Reputation: 2294
I want to create the external hive table from nested json data but fields should be flatten out from nested json.
For Example:-
{
"key1":"value1",
"key2":{
"nestedKey1":1,
"nestedKey2":2
}
}
Hive table should have format or fields flatten out like
key1: String, key2.nestedKey1:Int,key2.nestedKey1:Int
Thanks In Advance
Upvotes: 1
Views: 1996
Reputation: 31490
Use JsonSerDe
and create table with below syntax:
hive> create table sample(key1 string,key2 struct<nestedKey1:int,nestedKey2:int>)
ROW FORMAT SERDE 'org.apache.hive.hcatalog.data.JsonSerDe';
hive> select key1,key2.nestedkey1,key2.nestedkey2 from sample;
+---------+-------------+-------------+--+
| key1 | nestedkey1 | nestedkey2 |
+---------+-------------+-------------+--+
| value1 | 1 | 2 |
+---------+-------------+-------------+--+
hive> select * from sample;
+--------------+----------------------------------+--+
| sample.key1 | sample.key2 |
+--------------+----------------------------------+--+
| value1 | {"nestedkey1":1,"nestedkey2":2} |
+--------------+----------------------------------+--+
(or)
If you want to create table with flatten out json fields
then use RegexSerDe
and matching regex to extract nestedkey from the data.
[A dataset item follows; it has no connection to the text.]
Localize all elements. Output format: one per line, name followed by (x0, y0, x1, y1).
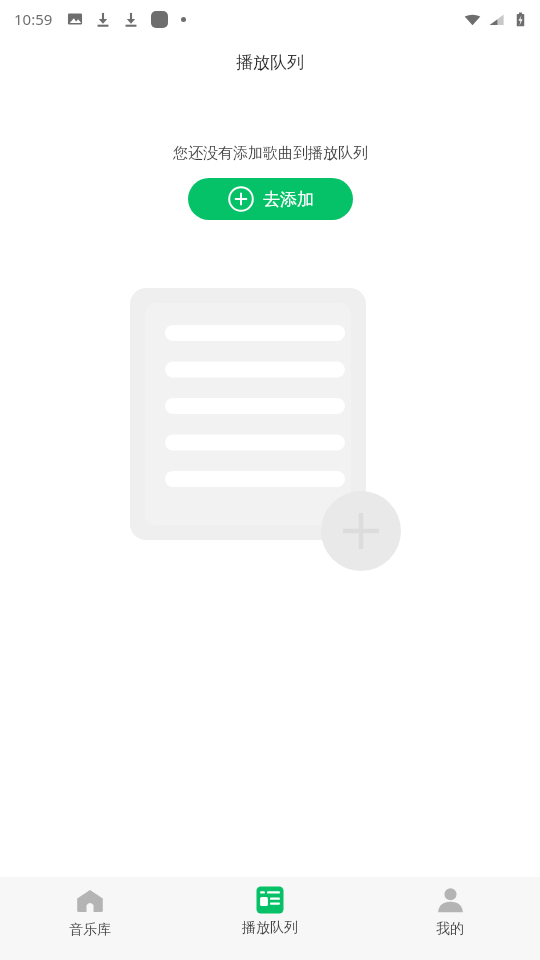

Refer this link for more details regards to regex serde.
UPDATE:
Inputdata:
{"key1":"value1","key2":{"nestedKey1":1,"nestedKey2":2}}
HiveTable:
hive> CREATE TABLE dd (key1 string, nestedKey1 string, nestedKey2 string)
ROW FORMAT SERDE 'org.apache.hadoop.hive.serde2.RegexSerDe'
WITH SERDEPROPERTIES
('input.regex'=".*:\"(.*?)\",\"key2\":\\{\"nestedKey1\":(\\d),\"nestedKey2\":(\\d).*$");
Select data from the table:
hive> select * from dd;
+---------+-------------+-------------+--+
| key1 | nestedkey1 | nestedkey2 |
+---------+-------------+-------------+--+
| value1 | 1 | 2 |
+---------+-------------+-------------+--+
Upvotes: 1